Rock ‘n’ roll singer, guitar legend and political activist Ted Nugent revealed that he tested positive for COVID-19, months after dismissing the worldwide medical emergency as “not a real pandemic.”
“I thought I was dying,” Nugent, 72, said in a Facebook live video posted Monday. “I literally could hardly crawl out of bed the last few days,” adding: “So I was officially tested positive for COVID-19 today.”
Nugent, the Amboy Dukes guitarist from the 1960s who went on to a successful solo career in the 1970s, used racist slurs to reference COVID-19 and said he had been suffering flu-like symptoms for 10 days, the Detroit Free Press reported.
“Everybody told me I should not announce this, but can you hear it?” Nugent said at the beginning of his video, which clocked in at slightly under nine minutes. Nugent said he had a “stuffed up head” and body aches, and “literally could hardly crawl out of bed the last few days.
“I thought I was dying,” the “Cat Scratch Fever” singer said from his Michigan ranch, pausing on occasion for his self-described “rattly cough.”

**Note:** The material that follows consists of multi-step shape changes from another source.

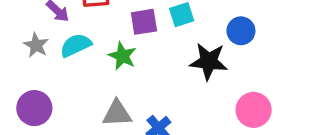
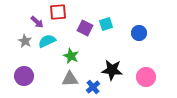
purple square: (144, 22) -> (85, 28), turned 35
green star: (122, 56) -> (71, 56), moved
black star: (209, 61) -> (112, 70), moved

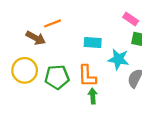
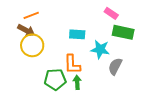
orange line: (52, 23) -> (31, 15), moved
yellow circle: (25, 70) -> (32, 45), moved
green pentagon: (57, 77) -> (55, 79), moved

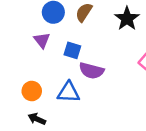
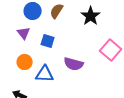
purple semicircle: (91, 71) -> (74, 64), moved
orange circle: (32, 91) -> (25, 62), moved

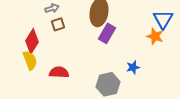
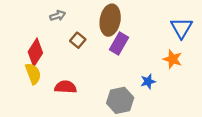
brown square: (58, 24) -> (78, 40), moved, turned -32
orange star: (155, 36) -> (173, 59), moved

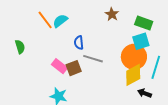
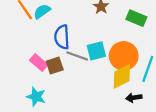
cyan square: (141, 41) -> (96, 51), moved
blue semicircle: (79, 43) -> (62, 37), size x1.5
black arrow: (145, 93) -> (134, 98), turned -32

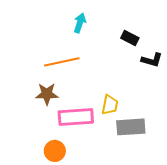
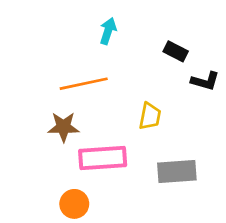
yellow trapezoid: (110, 105) -> (150, 116), moved

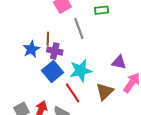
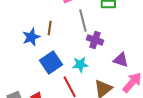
purple cross: (55, 51) -> (95, 40), moved
cyan star: (81, 71) -> (80, 65), size x0.7

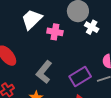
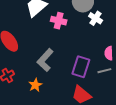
purple rectangle: (80, 77) -> (81, 67), turned -45

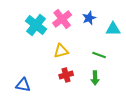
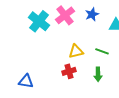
yellow triangle: (61, 51) -> (76, 51), moved

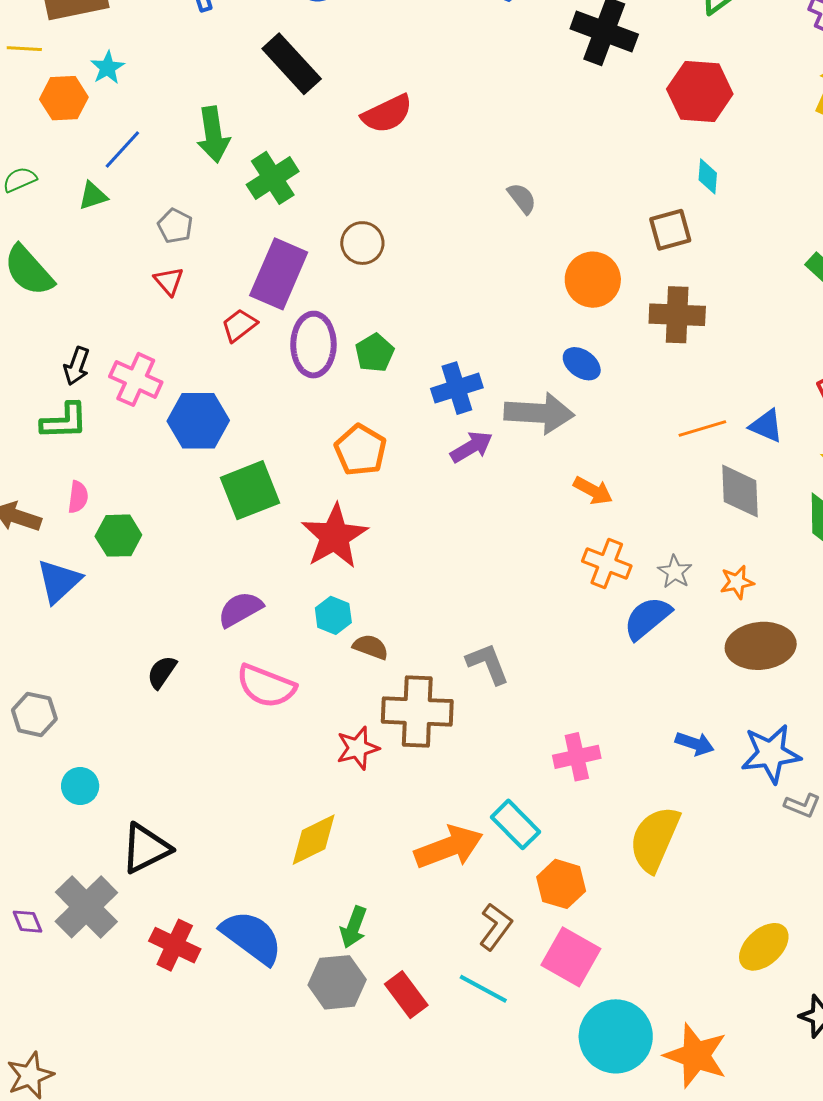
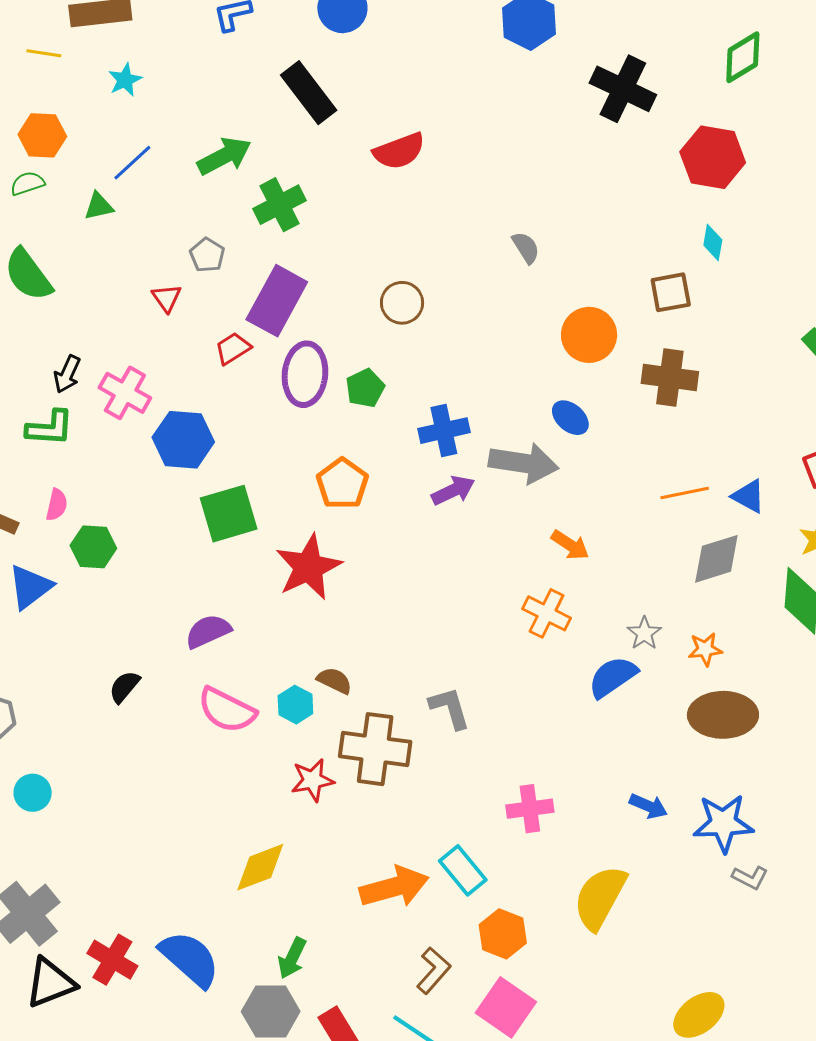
orange hexagon: (64, 98) -> (42, 135), moved
green arrow: (213, 135) -> (224, 156), turned -114
gray pentagon: (175, 226) -> (207, 255), moved
brown circle: (362, 243) -> (402, 303), moved
gray diamond: (740, 491) -> (716, 559), turned 70
orange cross: (607, 563) -> (547, 613), moved
cyan hexagon: (333, 615) -> (295, 705), moved
black triangle: (146, 848) -> (50, 983), moved

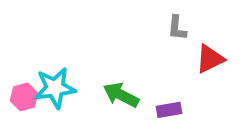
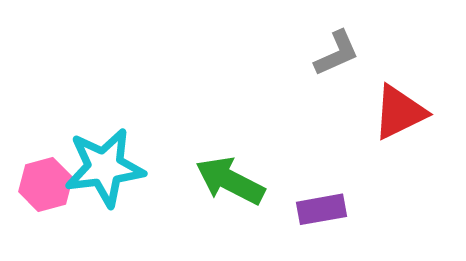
gray L-shape: (177, 28) -> (337, 53), turned -120

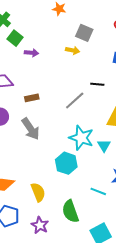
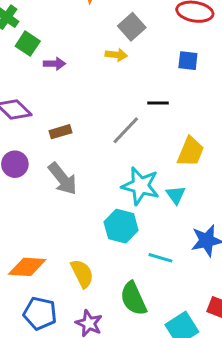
gray square: (84, 33) -> (132, 27), turned 30
cyan line: (98, 191) -> (160, 258), moved

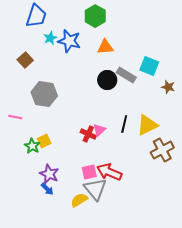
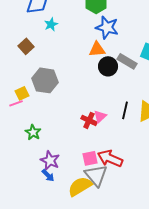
blue star: (69, 41) -> (107, 27), moved
orange triangle: (105, 47) -> (97, 49), moved
pink line: (15, 117) -> (16, 103), turned -32
yellow square: (44, 141) -> (22, 93), moved
yellow semicircle: (79, 200) -> (80, 186), size x1.4

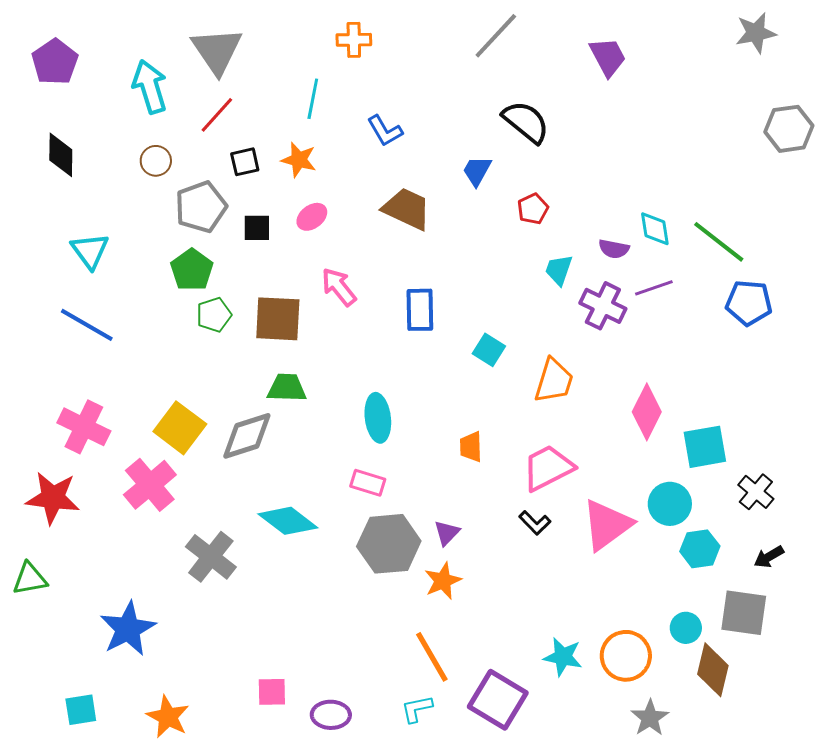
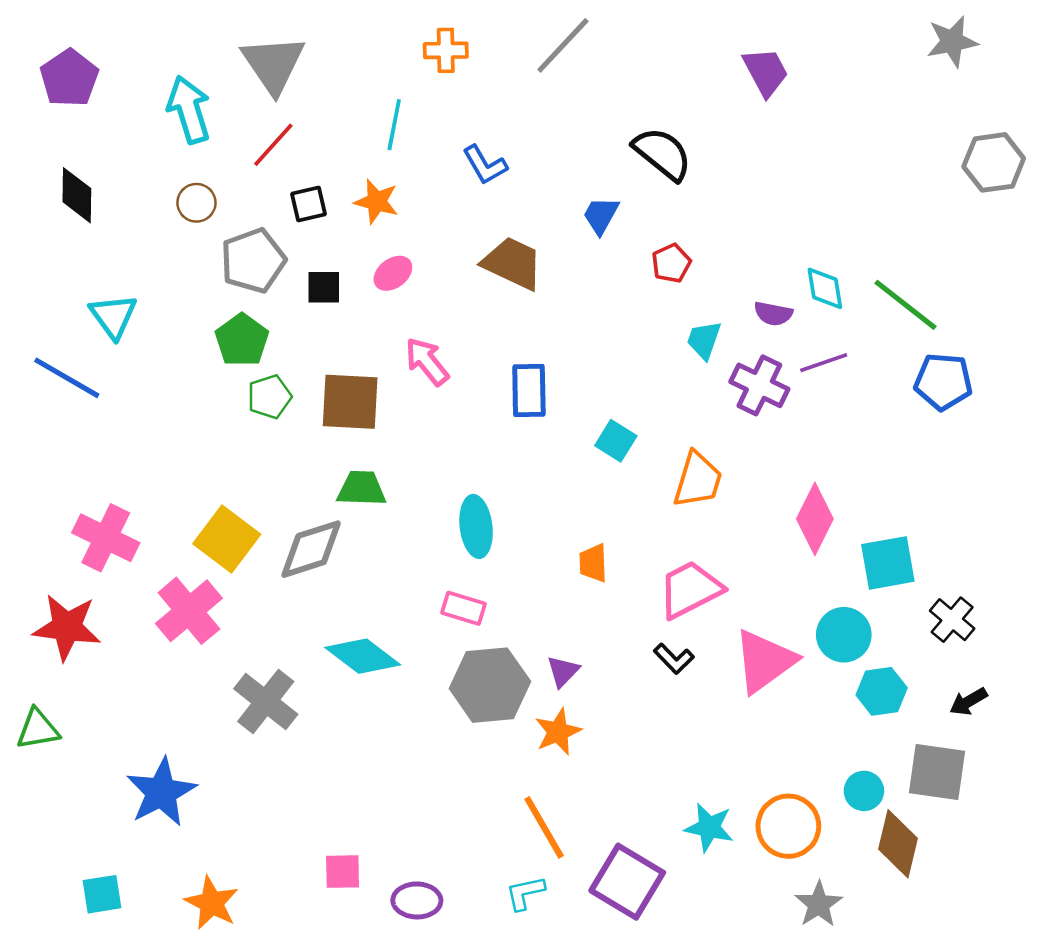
gray line: (496, 36) -> (563, 45), moved
blue line: (87, 325) -> (67, 378), moved

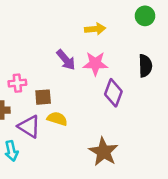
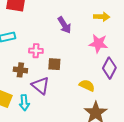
purple arrow: (66, 60) -> (64, 25), moved
yellow semicircle: (57, 119) -> (87, 85), moved

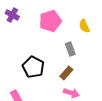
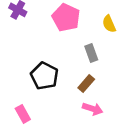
pink pentagon: (50, 21) -> (66, 18), turned -30

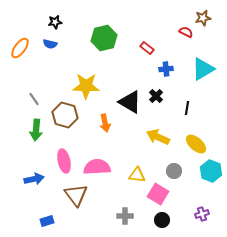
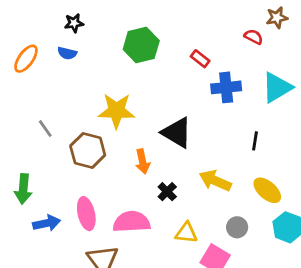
blue cross: (166, 69) -> (226, 87), size x1.5
black cross: (156, 96) -> (167, 192), moved
green arrow: (36, 130) -> (23, 189), moved
blue arrow: (34, 179) -> (47, 223), moved

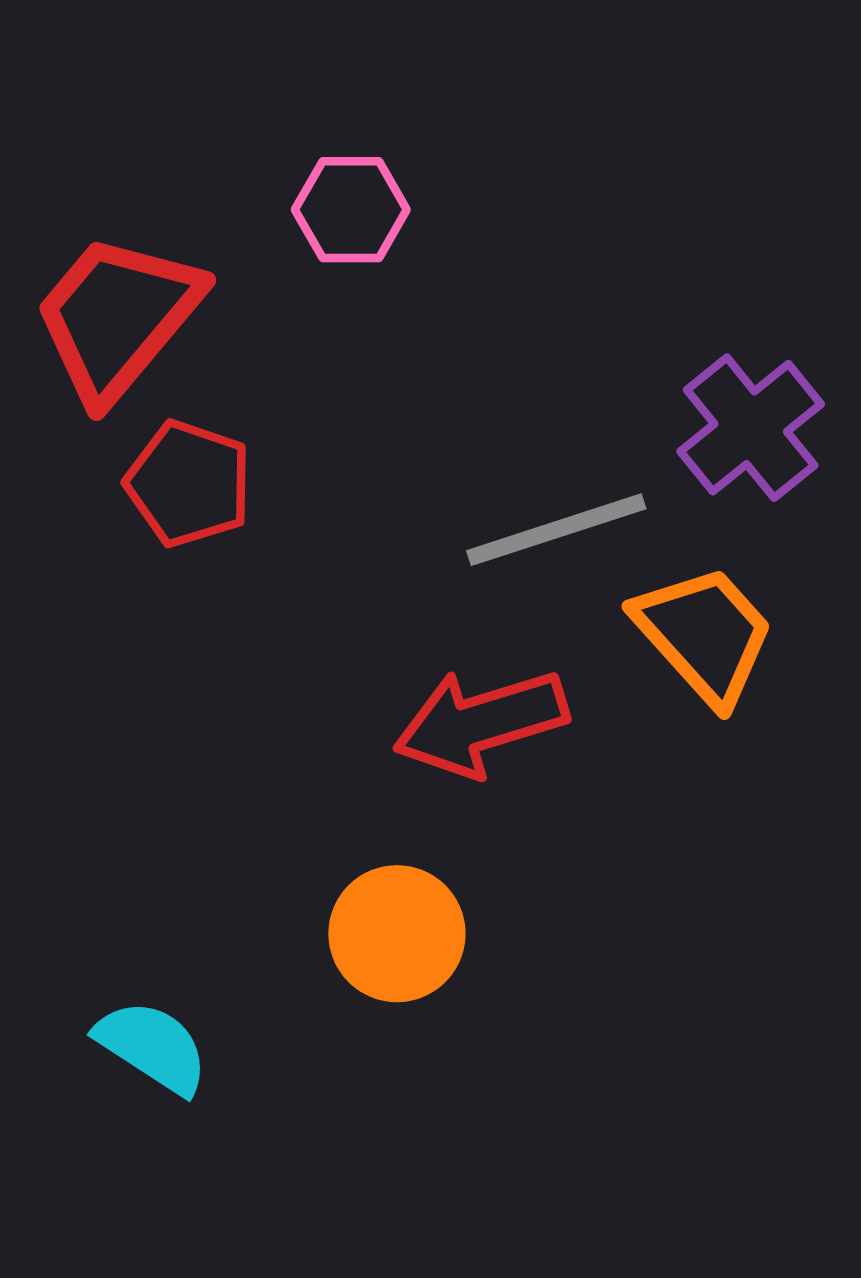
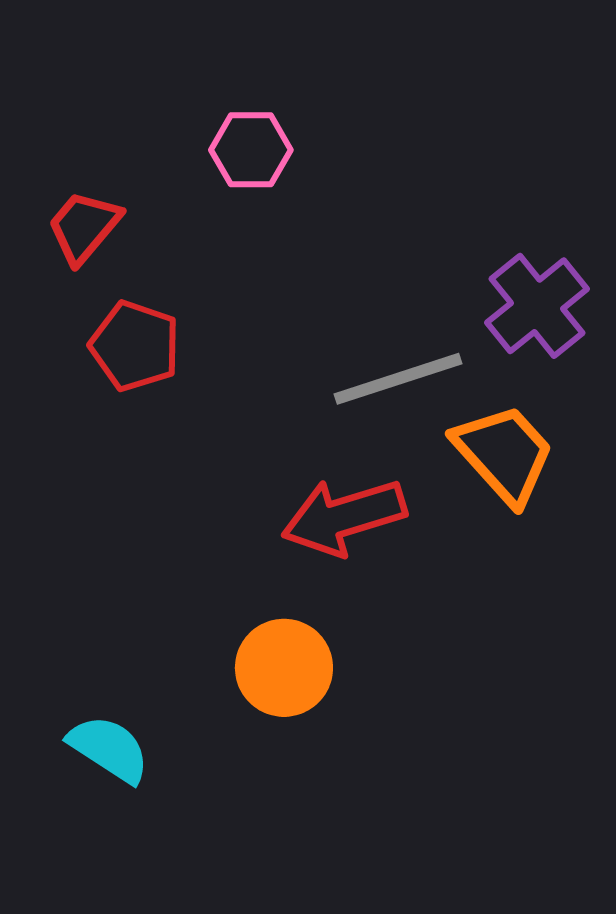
red trapezoid: (117, 317) -> (84, 227), size x0.6

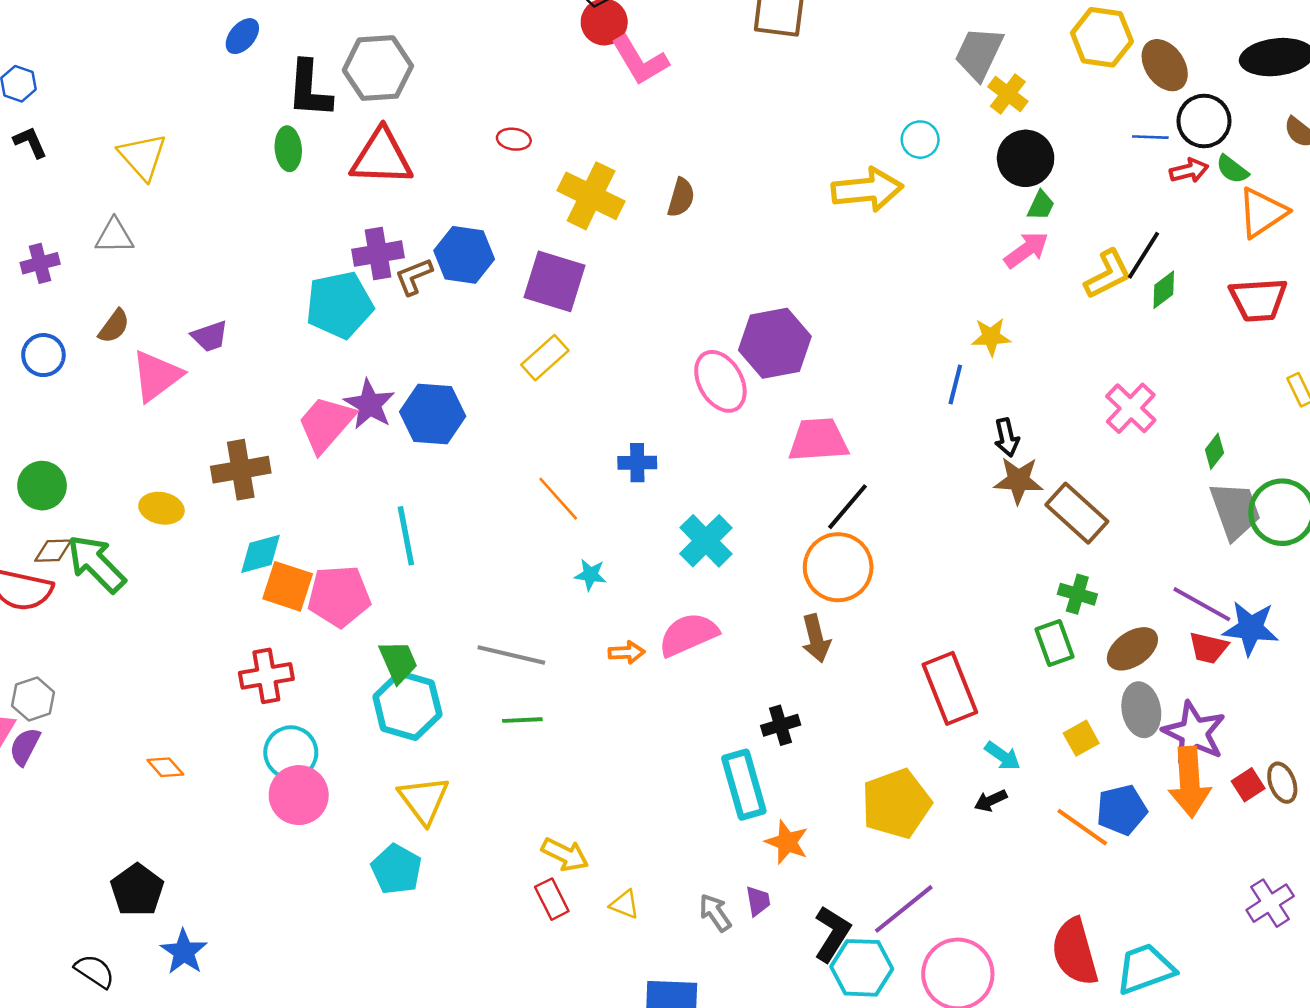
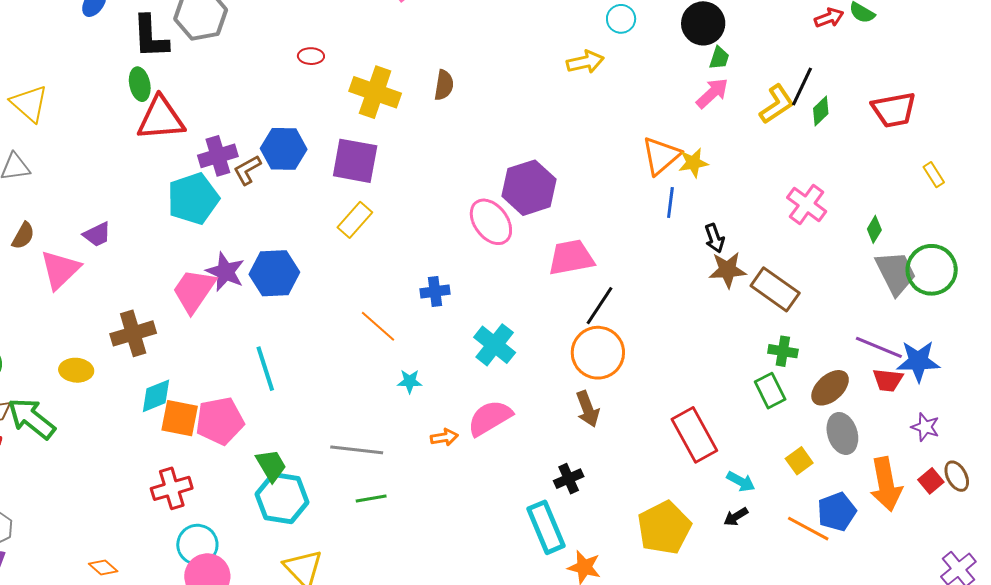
red triangle: (382, 157) -> (161, 119), moved
yellow arrow: (867, 190) -> (585, 62), size x0.7
orange triangle: (1262, 213) -> (661, 156), moved
purple star: (1194, 733) -> (925, 427), moved, size x0.6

Previously, Nugent has referred to COVID-19 as a “leftist scam to destroy” former President Donald Trump. “It’s not a real pandemic and that’s not a real vaccine, I’m sorry,” he claimed in a video posted on Christmas, People reported.
Nugent has also claimed that the death toll figures COVID-19 have been inflated, according to The Associated Press.
“Nobody knows what’s in it,” Nugent has said. “If you can’t even honestly answer our questions of exactly what’s in it and why are you testing it on human beings and forcing it on people in such a short period of time?”